Acesulfaam-kalium, Neotaam en Advantaam
Drie andere kunstmatige zoetstoffen zijn momenteel toegestaan voor gebruik in voedsel in de Verenigde Staten:
- Acesulfaam-kalium ( ook bekend als ACK, Sweet One® en Sunett®) werd in 1988 door de FDA goedgekeurd voor gebruik in specifieke voedsel- en drankcategorieën, en werd later in 2002 goedgekeurd als zoetstof voor algemeen gebruik (behalve in vlees en gevogelte). / li>
- Neotaam, vergelijkbaar met aspartaam, werd in 2002 door de FDA goedgekeurd als zoetstof voor algemeen gebruik (behalve in vlees en gevogelte).
- Advantaam, dat ook vergelijkbaar is met aspartaam, werd in 2014 door de FDA goedgekeurd als zoetstof voor algemeen gebruik (behalve in vlees en gevogelte).

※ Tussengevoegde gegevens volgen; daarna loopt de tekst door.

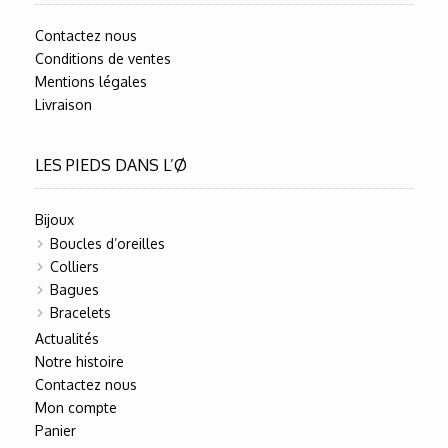
Contactez nous
Conditions de ventes
Mentions légales
Livraison
LES PIEDS DANS L’Ø
Bijoux
Boucles d’oreilles
Colliers
Bagues
Bracelets
Actualités
Notre histoire
Contactez nous
Mon compte
Panier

Voordat deze worden goedgekeurd zoetstoffen, heeft de FDA talloze veiligheidsstudies beoordeeld die op elke zoetstof zijn uitgevoerd, inclusief studies om het kankerrisico te beoordelen. De resultaten van deze onderzoeken toonden geen bewijs dat deze zoetstoffen kanker veroorzaken of een andere bedreiging vormen voor de menselijke gezondheid.
Cyclamaat
Omdat de bevindingen bij ratten suggereerden dat cyclamaat het risico op blaaskanker bij mensen, de FDA verbood het gebruik van cyclamaat in 1969. Na heronderzoek van de kankerverwekkendheid van cyclamaat en de evaluatie van aanvullende gegevens, concludeerden wetenschappers dat cyclamaat geen carcinogeen of co-carcinogeen was (een stof die het effect van kanker versterkt. -veroorzakende stof). Er is een petitie voor voedseladditieven ingediend bij de FDA voor de hernieuwde goedkeuring van cyclamaat, maar deze petitie wordt momenteel opgeschort (wordt niet actief overwogen). De zorgen van de FDA over cyclamaat houden geen verband met kanker.